正しいメンテと賢い収納術【冬服編】●4月に雪が降る異常事態を終え、そろそろアウターをクローゼットにしまい込んでも良さそう。でもその前に、ちゃんとメンテした? 次の冬も仲良くするための適切なケアと保管方法についてプロに聞いてきた。
チェスターフィールドもステンカラーも、寒い時季はON・OFF兼用で活躍したウールコート。

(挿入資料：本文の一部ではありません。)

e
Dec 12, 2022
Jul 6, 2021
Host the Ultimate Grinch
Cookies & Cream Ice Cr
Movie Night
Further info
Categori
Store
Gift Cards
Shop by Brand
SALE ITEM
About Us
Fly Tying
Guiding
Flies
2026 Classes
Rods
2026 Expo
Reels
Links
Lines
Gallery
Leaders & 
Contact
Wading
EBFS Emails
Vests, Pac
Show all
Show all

そのポテンシャルが来季も約束されているかといえば、そうではない。
活躍したぶん、疲れは溜まっている。それを癒やすテクニックを、洗濯のプロに尋ねた。
ウールコートの最大の敵は虫である
「ウールでいちばん厄介なのは虫食いです。これは高級な柔らかいウール生地に限ったことじゃありません。ヴィンテージのピーコートですらヤツらは食いますから」。

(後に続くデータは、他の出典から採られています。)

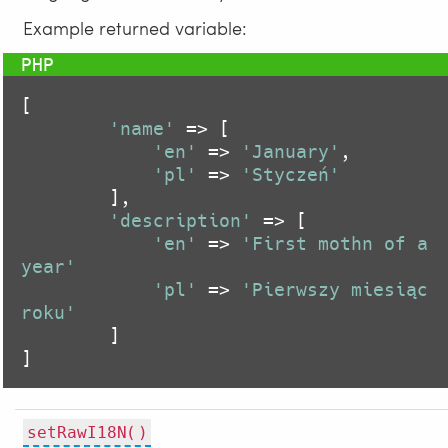
Example returned variable:
[

'name'
 => [

'en'
 => 
'January'
,

'pl'
 => 
'Styczeń'
        ],

'description'
 => [

'en'
 => 
'First mothn of a 
year'
'pl'
 => 
'Pierwszy miesiąc 
roku'
        ]

]
setRawI18N()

こう話すのは、中目黒のヴィンテージショップ・ハレル代表の加瀬さん。高級ブランドの上質なものからミリタリー系の屈強なものまで、あらゆるウールコートひと通り見てきたから言える言葉である。
加瀬善隆さん●「ハレル」代表。10代で古着にハマり、ヴィンテージショップで働き始める。その後、渋カジ世代にもお馴染みのセレクトショップで買い付けなどに携わったのちに独立。2014年、中目黒の路地裏で「ハレル」を開店する。造詣の深さには業界からの信頼も厚い。
ほかにも加瀬さんがバイイングの際にチェックするウールコートのウィークポイントはこんなところ。

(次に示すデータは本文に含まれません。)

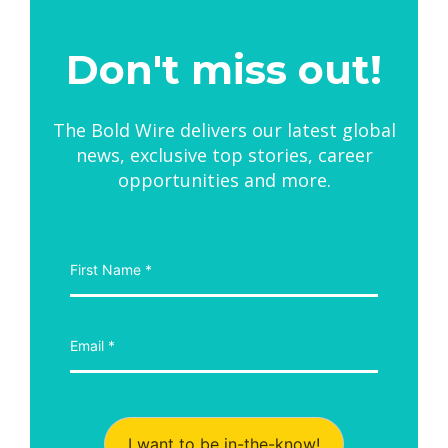
Don't miss out!
The Bold Wire delivers our latest global
news, exclusive top stories, career
opportunities and more.
I want to be in-the-know!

「首元や袖口、裾です。磨耗してウールが薄くなっていることがよくあるんですよ。天然繊維では絶対に気にするポイントですけど、ウールは特にダメージが現れやすい。なので、ケアもそこを重点的に行うといいでしょう」。
意外とカンタン、ウールコートの汚れ落とし
そこで、ウールコートのケア方法を聞くべく、ファッションのプロが頼るクリーニングの牙城・レジュイールの門をくぐる。
【1】1にブラシ、2にブラシ、3・4がなくて、5にブラシ
「まず、普段からのブラッシングがすごく大切です。たかがブラッシングと思われるかもしれませんが、ウールは目に見えてなくても細かいホコリや汚れがたくさんついているんです」。
こう話し始めたのは、レジュイールの榎本裕介さん。さっそく持ち込んだコートをブラッシングしてくれる。
「ブラシをかけることによってホコリや汚れが落ちて生地が呼吸できるようになるし、毛並みも整います。衣替えの収納前と言わず、常にやっておくと長く着られますよ」。
なんとなく形式的な手入れに見えてしまいがちなブラッシングにも、そんな大きな効果があったんですね。
【2】ゴシゴシではなくポンポン拭く
では、加瀬さんが言っていた襟や袖口はどのようにケアすればいいのだろう?
「濡らしたタオルを固く絞って拭いてください。ポイントは、ポンポン叩くイメージで拭くことです」。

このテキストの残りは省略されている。